QUANTO caminho faz da tércia hora,
No giro seu, a luminosa esfera,
3 — Sempre a mover-se qual criança — à aurora,

Tanto, para acabar o curso, espera
O sol, e para dar à tarde entrada:
6 Lá vésperas, aqui meia-noite era.

De luz me estava a face então banhada;
Porque, em torno à montanha prosseguindo,
9 Do ocaso em direção ia a jornada,

Quando, mais vivo resplendor fulgindo,
Ofuscado fiquei mais do que dantes:
12 Desse portento a ação pasmei sentindo.

Acima de meus olhos, por instantes,
As mãos alcei — sombreiro, que antepara
15 O mor excesso aos raios deslumbrantes.

Assim como de espelho ou linfa clara
Ressalta a luz de encontro à oposta parte,
18 Subindo logo após, como baixara;

Da linha vertical não se disparte,
Uma distância igual sempre mantendo,
21 Como nos mostra experiência e arte:

Em frente à luz, assim, se refrangendo,
Tão penetrante a vista me feria,
24 Que a dirigi a um lado, olhos volvendo.

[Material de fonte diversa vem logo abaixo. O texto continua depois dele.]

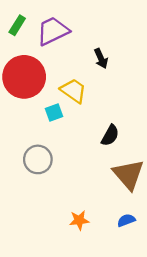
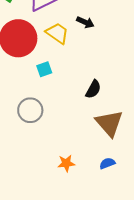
black arrow: (101, 59) -> (85, 22), turned -42
yellow trapezoid: (73, 91) -> (57, 33), moved

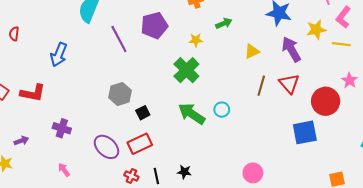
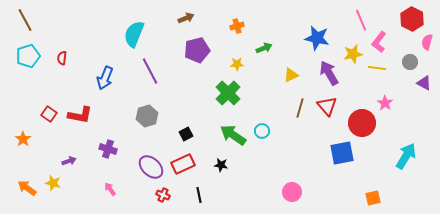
purple line: (119, 39) -> (150, 71), moved
gray hexagon: (120, 94) -> (147, 116), moved
black star: (184, 172) -> (221, 165), moved
red cross: (131, 176) -> (163, 195), moved

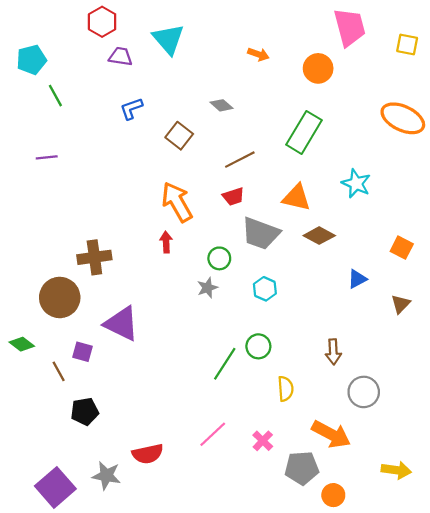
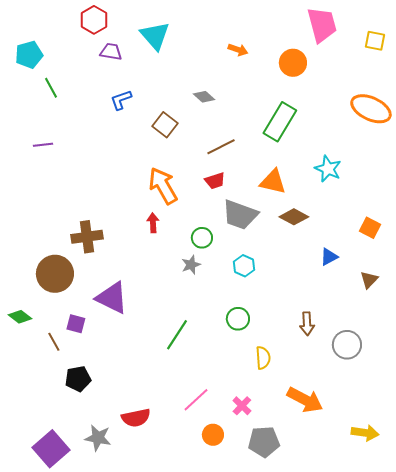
green line: (225, 364) -> (177, 335), moved
gray circle: (364, 392) -> (347, 345), moved
gray pentagon: (302, 468) -> (264, 442), moved
orange circle: (333, 495) -> (213, 435), moved

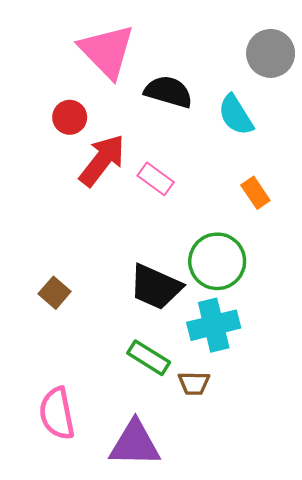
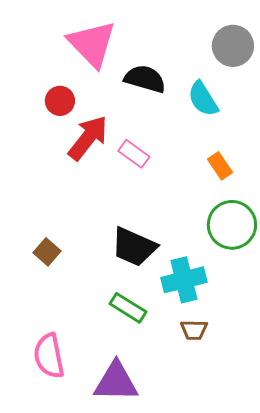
green circle: (217, 261) -> (232, 225), moved
brown trapezoid: (194, 383) -> (194, 330), moved

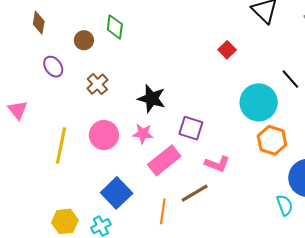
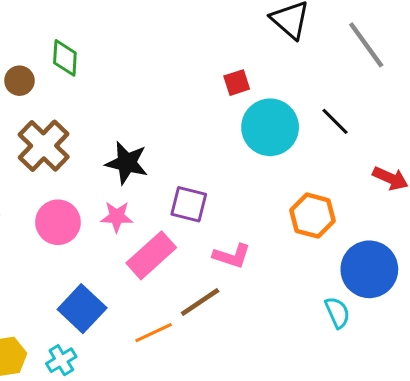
red square: (227, 50) -> (237, 83), turned 30
brown cross: (97, 84) -> (44, 146), size x1.6
cyan circle: (259, 102) -> (270, 127), moved
orange line: (163, 211) -> (154, 333), turned 60

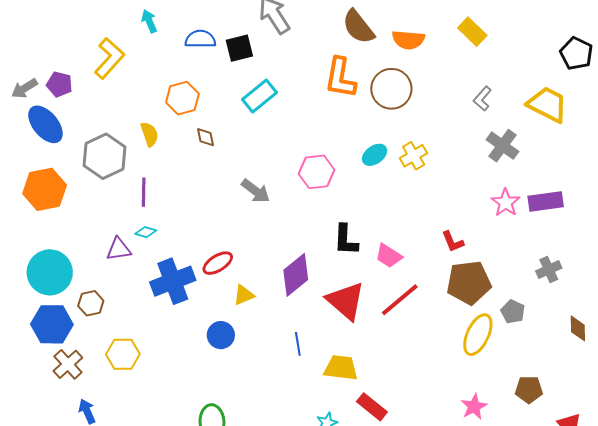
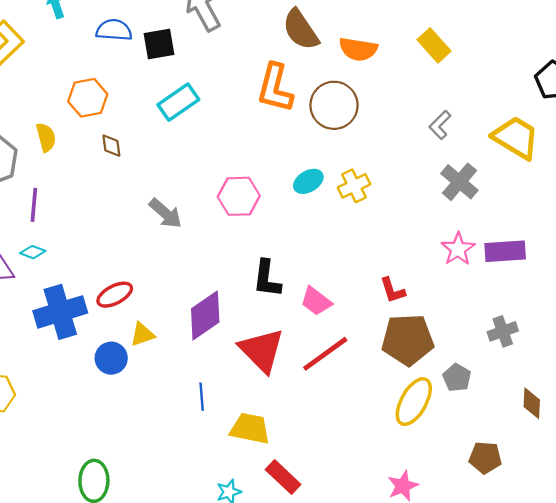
blue circle: (221, 335) -> (111, 358), moved
brown pentagon: (529, 390) -> (485, 458), moved

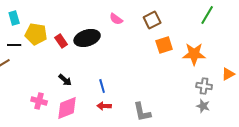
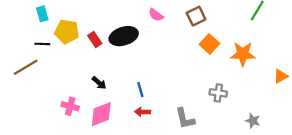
orange square: (164, 45) -> (209, 44), turned -30
gray cross: (204, 86) -> (218, 93), moved
gray star: (203, 106) -> (253, 121), moved

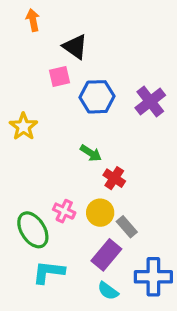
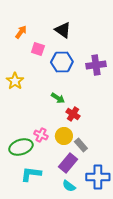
orange arrow: (33, 20) -> (21, 32), moved, turned 48
black triangle: (75, 47) -> (63, 30), moved
pink square: (59, 76) -> (38, 49), turned 32
purple cross: (150, 102) -> (96, 65), turned 30
green ellipse: (33, 230) -> (21, 147), turned -75

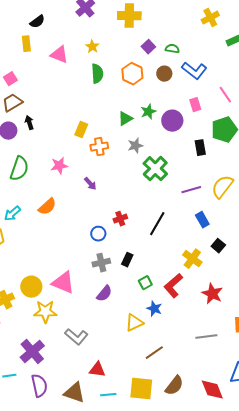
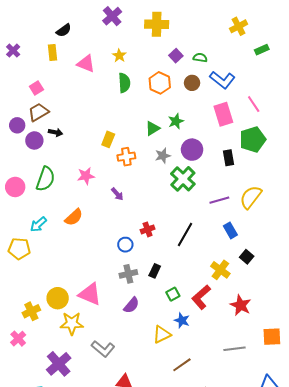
pink rectangle: (195, 105) -> (223, 114), size x1.6
purple circle: (172, 121) -> (192, 150), moved
black arrow: (29, 123) -> (56, 132), turned 120

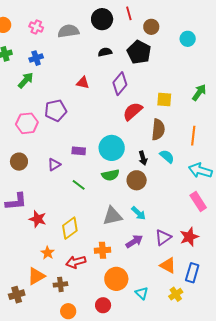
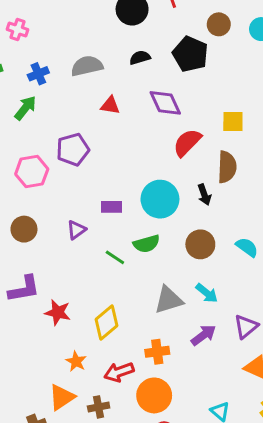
pink cross: (36, 27) -> (18, 30), moved
brown circle: (151, 27) -> (219, 24), moved
gray semicircle: (68, 31) -> (87, 66), moved
purple diamond: (120, 84) -> (165, 103), turned -60
cyan semicircle: (167, 156) -> (247, 247), moved
black arrow: (143, 158) -> (204, 195), moved
green semicircle: (110, 175) -> (146, 244), moved
orange circle: (116, 279) -> (154, 395), moved

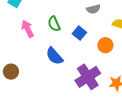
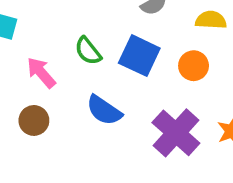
blue square: (79, 33) -> (139, 56), size x1.5
brown circle: (11, 72) -> (34, 120), moved

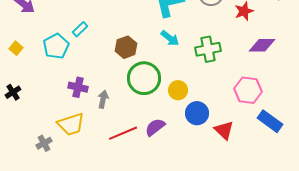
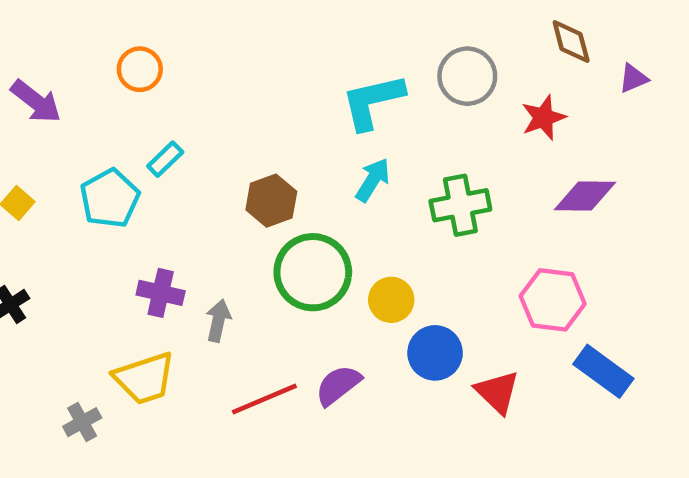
cyan arrow: (170, 38) -> (373, 180), turned -96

“Qual é” — ao Mestre amado então dizia —
Aquele objeto, que me ofusca tanto
27 E ao nosso encontro, ao parecer, se envia?” —

— “Que inda te ofusque não te mova espanto
A celeste família” — me há tornado: —
30 “Falar-te vem um mensageiro santo.

“A veres com delícia aparelhado
Serás em breve um lume refulgente,
33 Quanto ser pode ao ente humano dado.” —

Acercados ao anjo, alegremente
Nos disse: — “Aqui passai, menos penosa
36 Subida nesta escada está patente.”

Andando, atrás cantar em voz donosa
Beati Misericordes nós ouvimos
39 E “Exulta na vitória gloriosa”,

Para cima, portanto, nós subimos;
E eu das vozes do Vate cogitava
42 Colher proveito, enquanto sós nos imos.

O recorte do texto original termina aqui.